[Extracted page text data]
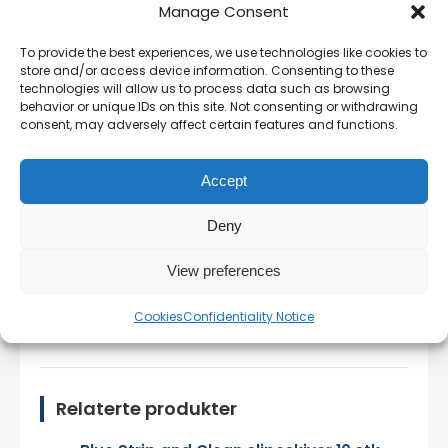
full garanti.
Manage Consent
Autorisert Fantech-forhandler i Norge
—
To provide the best experiences, we use technologies like cookies to
store and/or access device information. Consenting to these
originale produkter med full garanti.
technologies will allow us to process data such as browsing
behavior or unique IDs on this site. Not consenting or withdrawing
Stort lager
— de fleste produkter på lager for
consent, may adversely affect certain features and functions.
rask levering.
Bedriftspriser
— kontakt oss for volumrabatt
Accept
og rammeavtaler.
Deny
Norsk teknisk support
— vi snakker ditt språk
og kjenner produktene.
View preferences
14 dagers angrerett
— full retur på uåpnede
Cookies
Confidentiality Notice
produkter.
Relaterte produkter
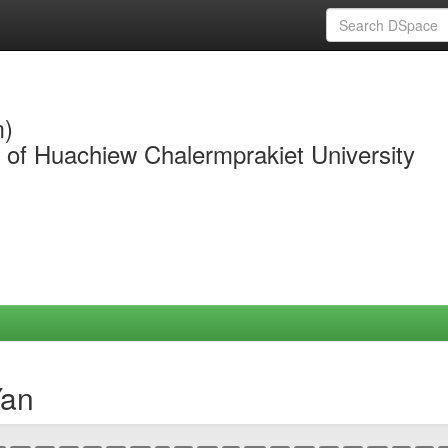
m)
y of Huachiew Chalermprakiet University
Yan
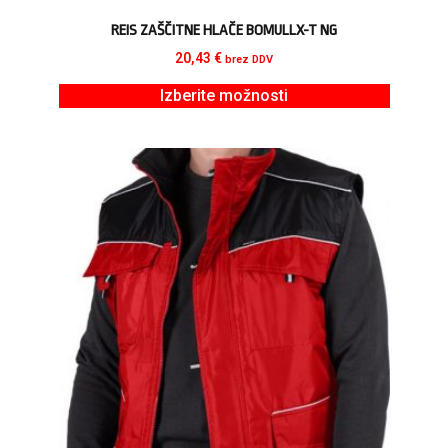
REIS ZAŠČITNE HLAČE BOMULLX-T NG
20,43
€
brez DDV
Izberite možnosti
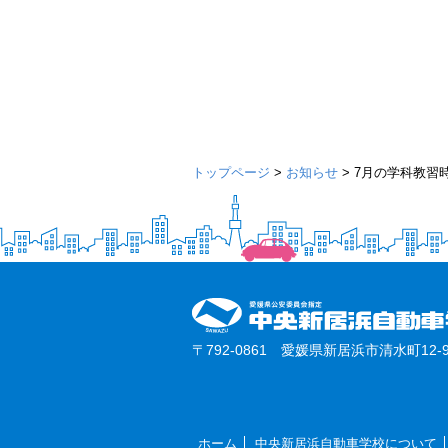
トップページ
>
お知らせ
>
7月の学科教習
〒792-0861 愛媛県新居浜市清水町12-9
ホーム
中央新居浜自動車学校について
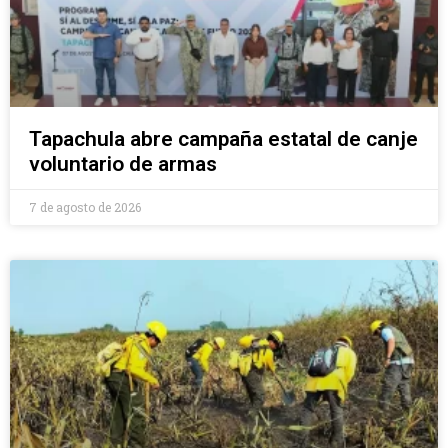
Tapachula abre campaña estatal de canje
voluntario de armas
7 de agosto de 2026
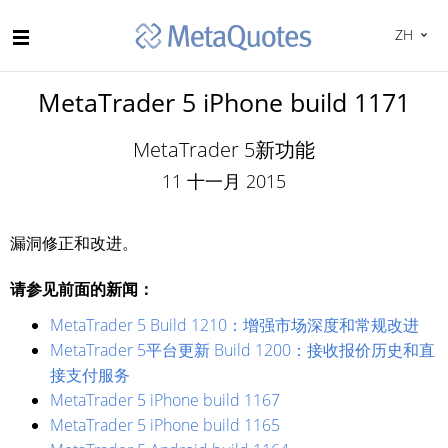
ZH
MetaTrader 5 iPhone build 1171
MetaTrader 5新功能
11 十一月 2015
漏洞修正和改进。
请参见前面的新闻：
MetaTrader 5 Build 1210：增强市场深度和常规改进
MetaTrader 5平台更新 Build 1200：接收报价历史和直
接支付服务
MetaTrader 5 iPhone build 1167
MetaTrader 5 iPhone build 1165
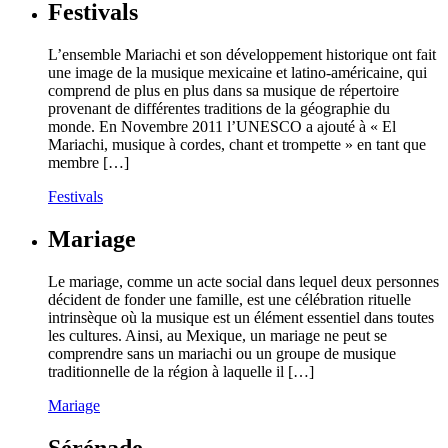
Festivals
L’ensemble Mariachi et son développement historique ont fait
une image de la musique mexicaine et latino-américaine, qui
comprend de plus en plus dans sa musique de répertoire
provenant de différentes traditions de la géographie du
monde. En Novembre 2011 l’UNESCO a ajouté à « El
Mariachi, musique à cordes, chant et trompette » en tant que
membre […]
Festivals
Mariage
Le mariage, comme un acte social dans lequel deux personnes
décident de fonder une famille, est une célébration rituelle
intrinsèque où la musique est un élément essentiel dans toutes
les cultures. Ainsi, au Mexique, un mariage ne peut se
comprendre sans un mariachi ou un groupe de musique
traditionnelle de la région à laquelle il […]
Mariage
Sérénade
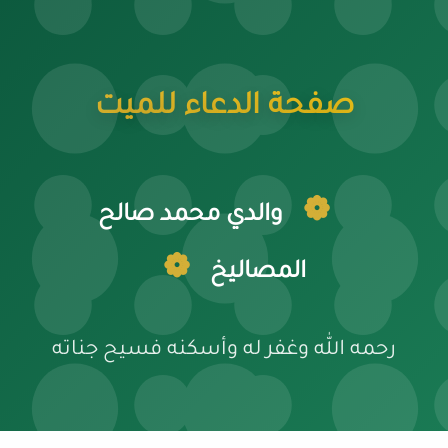
صفحة الدعاء للميت
والدي محمد صالح
المصاليخ
رحمه الله وغفر له وأسكنه فسيح جناته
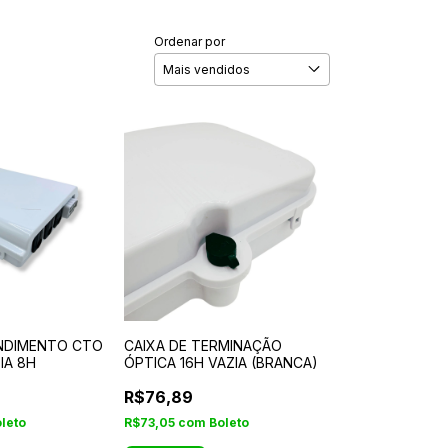
Ordenar por
ENDIMENTO CTO
CAIXA DE TERMINAÇÃO
IA 8H
ÓPTICA 16H VAZIA (BRANCA)
R$76,89
leto
R$73,05
com
Boleto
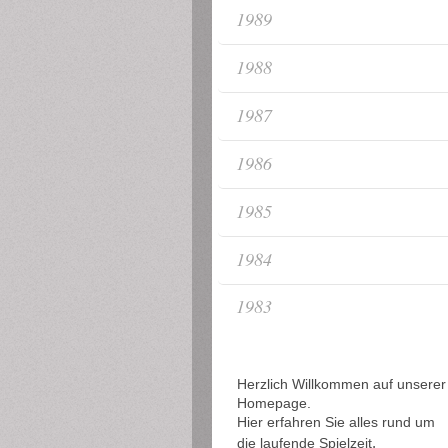
1989
1988
1987
1986
1985
1984
1983
Herzlich Willkommen auf unserer
Homepage.
Hier erfahren Sie alles rund um
,
die laufende Spielzeit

▶ _WHAT THE TASK REQUIRES_: A precise copy of each record, with the images removed, should be output.

▶ _EXPECTED ANSWER_:
full garanti.
Manage Consent
Autorisert Fantech-forhandler i Norge
—
To provide the best experiences, we use technologies like cookies to
store and/or access device information. Consenting to these
originale produkter med full garanti.
technologies will allow us to process data such as browsing
behavior or unique IDs on this site. Not consenting or withdrawing
Stort lager
— de fleste produkter på lager for
consent, may adversely affect certain features and functions.
rask levering.
Bedriftspriser
— kontakt oss for volumrabatt
Accept
og rammeavtaler.
Deny
Norsk teknisk support
— vi snakker ditt språk
og kjenner produktene.
View preferences
14 dagers angrerett
— full retur på uåpnede
Cookies
Confidentiality Notice
produkter.
Relaterte produkter
m)
y of Huachiew Chalermprakiet University
Yan
REIS ZAŠČITNE HLAČE BOMULLX-T NG
20,43
€
brez DDV
Izberite možnosti
トップページ
>
お知らせ
>
7月の学科教習
〒792-0861 愛媛県新居浜市清水町12-9
ホーム
中央新居浜自動車学校について
Tapachula abre campaña estatal de canje
voluntario de armas
7 de agosto de 2026
ZH
MetaTrader 5 iPhone build 1171
MetaTrader 5新功能
11 十一月 2015
漏洞修正和改进。
请参见前面的新闻：
MetaTrader 5 Build 1210：增强市场深度和常规改进
MetaTrader 5平台更新 Build 1200：接收报价历史和直
接支付服务
MetaTrader 5 iPhone build 1167
MetaTrader 5 iPhone build 1165
Festivals
L’ensemble Mariachi et son développement historique ont fait
une image de la musique mexicaine et latino-américaine, qui
comprend de plus en plus dans sa musique de répertoire
provenant de différentes traditions de la géographie du
monde. En Novembre 2011 l’UNESCO a ajouté à « El
Mariachi, musique à cordes, chant et trompette » en tant que
membre […]
Festivals
Mariage
Le mariage, comme un acte social dans lequel deux personnes
décident de fonder une famille, est une célébration rituelle
intrinsèque où la musique est un élément essentiel dans toutes
les cultures. Ainsi, au Mexique, un mariage ne peut se
comprendre sans un mariachi ou un groupe de musique
traditionnelle de la région à laquelle il […]
Mariage
Sérénade
صفحة الدعاء للميت
والدي محمد صالح
المصاليخ
رحمه الله وغفر له وأسكنه فسيح جناته
Ordenar por
ENDIMENTO CTO
CAIXA DE TERMINAÇÃO
IA 8H
ÓPTICA 16H VAZIA (BRANCA)
R$76,89
leto
R$73,05
com
Boleto
1989
1988
1987
1986
1985
1984
1983
Herzlich Willkommen auf unserer
Homepage.
Hier erfahren Sie alles rund um
,
die laufende Spielzeit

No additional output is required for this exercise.